Page MenuHomePhabricator

Automation to find / summarize "orphaned" traces
Closed, ResolvedPublic

Description

Not all services we run here propagate tracing headers from incoming requests to outgoing ones. A few of these we've manually identified and fixed, like in T371129

As a deliverable for the MVP it'd be nice to have an idea of the extend of this, and be able to file some tasks against the services easiest and/or most important to add propagation.

In the long run it'd be good to keep tabs on this so we can work towards increasing tracing "coverage".

One of the ways that is likely a strong signal for failure to propagate headers, using data we're already collecting:

  • Find traces where the root span attribute upstream_cluster.name does not match either LOCAL_.* or local_service
  • What this means is that the Envoy service mesh sidecar of some other service, received a request from its application destined towards another service but without any tracing context attached. In theory, this should be either healthchecks (which we should filter) or uninstrumented user traffic
  • The application sending the traffic can be found in the process-level information of that span -- k8s.namespace.name, k8s.pod.name etc.

Event Timeline

CDanis updated the task description. (Show Details)

I gave this a shot, and came up with the following elasticsearch query:

{
  "query": {
    "bool": {
      "must_not": [
        {
          "nested": {
            "path": "tags",
            "query": {
              "match": {
                "tags.value": "local_service"
              }
            }
          }
        },
        {
          "nested": {
            "path": "references",
            "query": {
              "match": {
                "references.refType": "CHILD_OF"
              }
            }
          }
        },
        {
          "nested": {
            "path": "tags",
            "query": {
              "prefix": {
                "tags.value": "LOCAL_"
              }
            }
          }
        }
      ]
    }
  }
}

What I've been doing is plugging in the query above into https://logstash.wikimedia.org/app/dev_tools#/console with the first line set as GET /jaeger-span-2024.08.13/_search (for example).

I haven't found a way to match exactly upstream_cluster shouldn't start with LOCAL_ and upstream_cluster.name != local_service though the non-match happens on every tags.value, which is probably good enough in this case (?)

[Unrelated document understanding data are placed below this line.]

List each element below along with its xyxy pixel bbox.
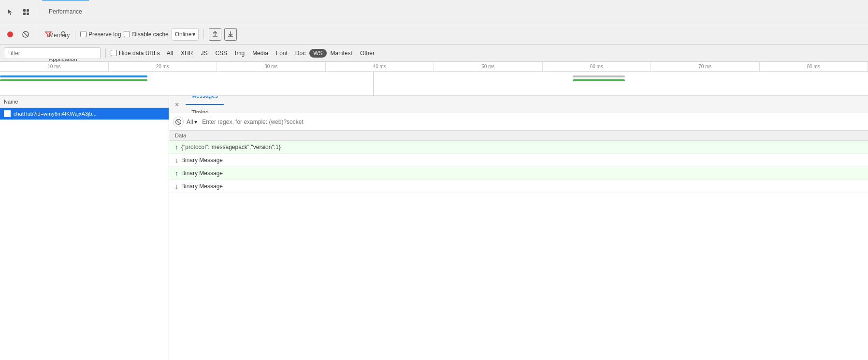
preserve-log-checkbox[interactable]: Preserve log [80, 31, 121, 38]
toolbar: Preserve log Disable cache Online ▾ [0, 24, 868, 45]
timeline-ruler: 10 ms20 ms30 ms40 ms50 ms60 ms70 ms80 ms [0, 62, 868, 72]
svg-rect-1 [27, 9, 29, 12]
message-text: {"protocol":"messagepack","version":1} [181, 144, 281, 150]
upload-icon [211, 30, 219, 38]
svg-line-8 [65, 35, 67, 37]
timeline-tick: 10 ms [0, 62, 109, 71]
disable-cache-input[interactable] [124, 31, 130, 37]
msg-down-arrow-icon: ↓ [175, 182, 178, 190]
msg-up-arrow-icon: ↑ [175, 143, 178, 151]
hide-data-urls-checkbox[interactable]: Hide data URLs [111, 50, 160, 57]
disable-cache-checkbox[interactable]: Disable cache [124, 31, 168, 38]
filter-type-js[interactable]: JS [197, 49, 211, 58]
timeline-tick: 80 ms [760, 62, 868, 71]
ban-icon [22, 30, 29, 38]
record-icon [7, 31, 14, 38]
upload-button[interactable] [209, 28, 221, 41]
svg-point-4 [7, 31, 13, 37]
cursor-icon [7, 8, 14, 16]
detail-tab-messages[interactable]: Messages [186, 96, 224, 105]
data-section-header: Data [169, 131, 868, 141]
filter-type-other[interactable]: Other [356, 49, 378, 58]
preserve-log-label: Preserve log [88, 31, 121, 38]
msg-filter-chevron-icon: ▾ [194, 119, 197, 125]
filter-type-all[interactable]: All [163, 49, 177, 58]
funnel-button[interactable] [42, 28, 55, 41]
timeline-tick: 40 ms [326, 62, 434, 71]
filter-type-doc[interactable]: Doc [291, 49, 309, 58]
filter-type-media[interactable]: Media [248, 49, 272, 58]
right-panel: × HeadersMessagesTimingInitiator All ▾ D… [169, 96, 868, 360]
funnel-icon [44, 30, 52, 38]
messages-filter: All ▾ [169, 113, 868, 131]
toolbar-divider-1 [37, 30, 37, 39]
msg-filter-input[interactable] [200, 119, 864, 125]
message-row[interactable]: ↑Binary Message [169, 167, 868, 180]
msg-up-arrow-icon: ↑ [175, 169, 178, 177]
svg-rect-0 [23, 9, 26, 12]
filter-divider [105, 48, 106, 58]
svg-rect-3 [27, 13, 29, 15]
message-text: Binary Message [181, 157, 223, 164]
timeline-bars [0, 72, 868, 96]
svg-line-10 [176, 120, 180, 124]
filter-type-xhr[interactable]: XHR [177, 49, 197, 58]
request-item-icon [4, 110, 11, 117]
svg-rect-2 [23, 13, 26, 15]
message-row[interactable]: ↓Binary Message [169, 180, 868, 193]
online-chevron-icon: ▾ [192, 31, 195, 38]
filter-type-ws[interactable]: WS [309, 49, 326, 58]
ban-button[interactable] [19, 28, 32, 41]
message-row[interactable]: ↓Binary Message [169, 154, 868, 167]
search-button[interactable] [58, 28, 70, 41]
timeline-tick: 70 ms [651, 62, 760, 71]
msg-ban-icon [175, 119, 182, 125]
devtools-icons [4, 5, 37, 19]
timeline-bar-green-right [573, 79, 625, 81]
timeline-tick: 60 ms [543, 62, 651, 71]
svg-line-6 [24, 32, 28, 36]
request-item-name: chatHub?id=wmy6m4fKWajxA3jb... [14, 111, 97, 117]
download-icon [227, 30, 234, 38]
msg-filter-all-select[interactable]: All ▾ [187, 119, 197, 125]
request-item[interactable]: chatHub?id=wmy6m4fKWajxA3jb... [0, 108, 169, 120]
left-panel-header: Name [0, 96, 169, 108]
tab-bar: ElementsConsoleSourcesNetworkPerformance… [0, 0, 868, 24]
filter-bar: Hide data URLs AllXHRJSCSSImgMediaFontDo… [0, 45, 868, 62]
layers-icon [22, 8, 30, 16]
disable-cache-label: Disable cache [132, 31, 168, 38]
filter-input-wrap [4, 47, 101, 59]
layers-icon-btn[interactable] [19, 5, 33, 19]
filter-type-css[interactable]: CSS [211, 49, 231, 58]
toolbar-divider-2 [75, 30, 75, 39]
preserve-log-input[interactable] [80, 31, 87, 37]
timeline: 10 ms20 ms30 ms40 ms50 ms60 ms70 ms80 ms [0, 62, 868, 96]
filter-type-font[interactable]: Font [272, 49, 291, 58]
filter-type-manifest[interactable]: Manifest [327, 49, 356, 58]
online-select[interactable]: Online ▾ [172, 28, 199, 41]
tab-performance[interactable]: Performance [42, 0, 89, 24]
message-row[interactable]: ↑{"protocol":"messagepack","version":1} [169, 141, 868, 154]
filter-type-buttons: AllXHRJSCSSImgMediaFontDocWSManifestOthe… [163, 49, 378, 58]
timeline-tick: 50 ms [434, 62, 543, 71]
timeline-bar-gray [573, 75, 625, 77]
filter-input[interactable] [7, 50, 97, 57]
online-label: Online [175, 31, 192, 38]
timeline-bar-blue [0, 75, 147, 77]
msg-filter-all-label: All [187, 119, 193, 125]
filter-type-img[interactable]: Img [231, 49, 248, 58]
message-text: Binary Message [181, 183, 223, 190]
download-button[interactable] [224, 28, 237, 41]
main-layout: Name chatHub?id=wmy6m4fKWajxA3jb... × He… [0, 96, 868, 360]
toolbar-divider-3 [203, 30, 204, 39]
timeline-tick: 30 ms [217, 62, 326, 71]
timeline-bar-green-left [0, 79, 147, 81]
msg-filter-ban-button[interactable] [173, 117, 184, 127]
hide-data-urls-input[interactable] [111, 50, 117, 56]
record-button[interactable] [4, 28, 16, 41]
message-list: ↑{"protocol":"messagepack","version":1}↓… [169, 141, 868, 193]
detail-close-button[interactable]: × [173, 100, 181, 109]
timeline-tick: 20 ms [109, 62, 217, 71]
cursor-icon-btn[interactable] [4, 5, 17, 19]
detail-tabs: × HeadersMessagesTimingInitiator [169, 96, 868, 113]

Putting it all together again as a POC for the command line for Aug 13th we get for example:

logstash1023:~$ curl -s -XGET "http://localhost:9200/jaeger-span-2024.08.13/_search" -H 'Content-Type: application/json' -d'
{
  "from":0, "size": 10000, "query": {
    "bool": {
      "must_not": [
        {
          "nested": {
            "path": "tags",
            "query": {
              "match": {
                "tags.value": "local_service"
              }
            }
          }
        },
        {
          "nested": {
            "path": "references",
            "query": {
              "match": {
                "references.refType": "CHILD_OF"
              }
            }
          }
        },
        {
          "nested": {
            "path": "tags",
            "query": {
              "prefix": {
                "tags.value": "LOCAL_"
              }
            }
          }
        }
      ]
    }
  }
}' | jq '.hits.hits[]["_source"].process.tags[] | select(.key == "k8s.namespace.name") | .value' | sort -u

which yields

"citoid"
"cxserver"
"eventstreams"
"mobileapps"
"wikifeeds"

Nice! This is very cool.

It looks like the ES query returns the full document? So it should be possible to also output N example trace URLs for each service.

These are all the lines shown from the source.